▶ [EXERCISE REQUIREMENTS]:
Write the data out in full and word for word. Do not include images.
(MATERIAL FOR THIS EXERCISE Opens)
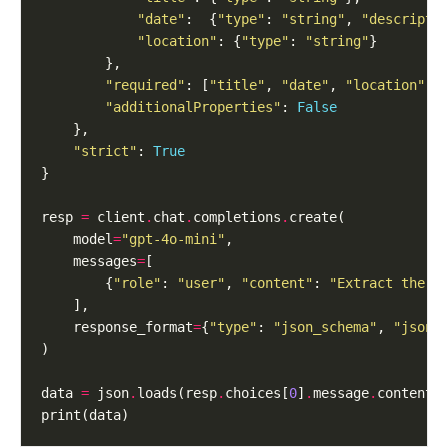
"date"
:  {
"type"
: 
"string"
, 
"descripti
"location"
: {
"type"
: 
"string"
"required"
: [
"title"
, 
"date"
, 
"location"
"additionalProperties"
: 
False
"strict"
: 
True
resp 
=
 client
.
chat
.
completions
.
    model
=
"gpt-4o-mini"
    messages
=
        {
"role"
: 
"user"
, 
"content"
: 
"Extract the e
    response_format
=
{
"type"
: 
"json_schema"
, 
"json_
data 
=
 json
.
loads(resp
.
choices[
0
]
.
message
.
(MATERIAL FOR THIS EXERCISE Closes)
▶ [TASK OUTPUT]:
"date"
:  {
"type"
: 
"string"
, 
"descripti
"location"
: {
"type"
: 
"string"
"required"
: [
"title"
, 
"date"
, 
"location"
"additionalProperties"
: 
False
"strict"
: 
True
resp 
=
 client
.
chat
.
completions
.
    model
=
"gpt-4o-mini"
    messages
=
        {
"role"
: 
"user"
, 
"content"
: 
"Extract the e
    response_format
=
{
"type"
: 
"json_schema"
, 
"json_
data 
=
 json
.
loads(resp
.
choices[
0
]
.
message
.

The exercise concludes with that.